Predictive Maintenance - not a theory but a practical application to produce tangible benefits

Predictive Maintenance - not a theory but a practical application to produce tangible benefits

Among the most frequent causes of production stoppages, and thus of a company's loss of tangible and intangible resources, plant failures are a critical issue that can occur in any industrial setting. 

Although the certainty of being able to avoid them altogether is remote, the introduction of predictive maintenance, compared to the reactive maintenance employed until the 1980s, has numerous advantages referring to the optimization of machines and processes. 

It is, in fact, a Smart Maintenance procedure that makes it possible to predict the risk of anomalies and plan the interventions necessary to curb or avoid failures, as well as to encourage the training of skilled labor and streamline parts replacement operations.

In addition, the combined use with Industry 4.0 technologies increases the benefits from this practice, as they further simplify the issuance, collection and understanding of meaningful data for efficient machine management.

An example is the case of a customer operating in the plastics industry, whose production performance was affected precisely because of a crucial system-wide plant failure that occurred about a year and a half ago.
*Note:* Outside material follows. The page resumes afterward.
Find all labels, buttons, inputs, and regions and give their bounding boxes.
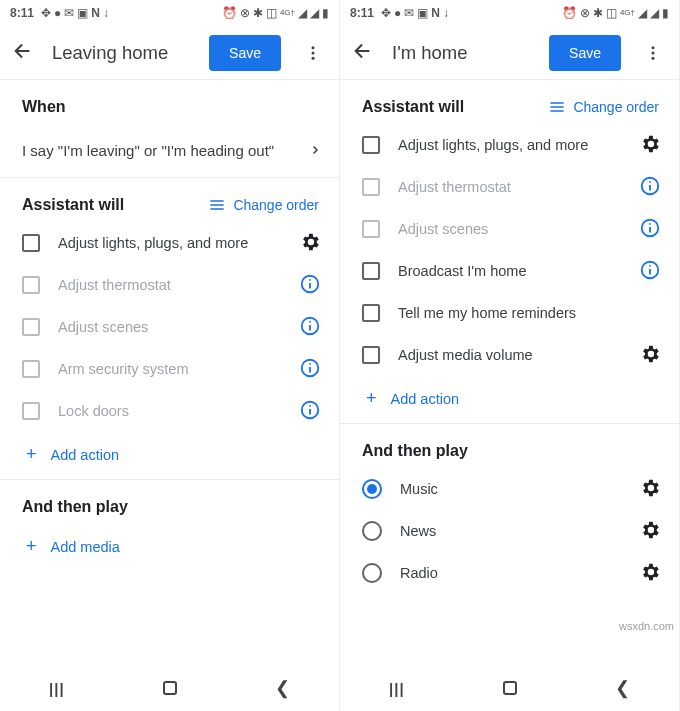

Specifically, the damage affected three water filling pumps, resulting in a total shutdown of the medium. The impact on production was significant, as onerous intervention costs were compounded by economic losses due to the interruption of the work cycle. In this case, in fact, the prolonged MTTR, i.e., the average repair time, hampered work shifts forcing the stoppage of labor. 

Since this was an issue encountered other times in the past, the customer had already taken a reactive approach, trying to improve maintenance by switching from a fix when fail policy-whose purpose is only corrective-to a preventive one, based on planning the interventions to be addressed to avoid the occurrence of failures. However, despite the decrease in the number of damages suffered by the plant, the limitations found by this change were mainly on the economic side of the business. In other words, planned stops to act on machinery and prevent breakdowns continued to affect costs, making them excessive and difficult to sustain.

Hence the management's decision to turn to the Automate team for the purpose of defining and developing in synergy a predictive maintenance project thanks to which it would significantly improve the management of machinery with a strong focus on cost containment and at the same time ensuring full production uptime and above all reduction of risks such as to produce negative consequences for the business. 

The first step in this direction was the company's initiation of a fully autonomous offline data collection prior to the start of the project. This was a smart choice as it was functional in improving the readability of the machinery and categorizing problems encountered over time. In fact, the same data provided a useful base from which to build a quality solution, the value of which derives mainly from the ability to handle complexities of various kinds. On the one hand certainly that of collaboration between different skills, but without forgetting the need - which emerged already during the analysis phase - to consider in parallel the integration of a platform for real-time data collection with existing systems and the implementation of forecasting software and algorithms in order to make them flexible, secure and reliable. In order to achieve this, in addition to the work of selecting the most suitable Data Analysis and Machine Learning methodologies, it was deemed appropriate to involve management in all the choices related to the different project phases, so as to reinforce in parallel the client's awareness and autonomy.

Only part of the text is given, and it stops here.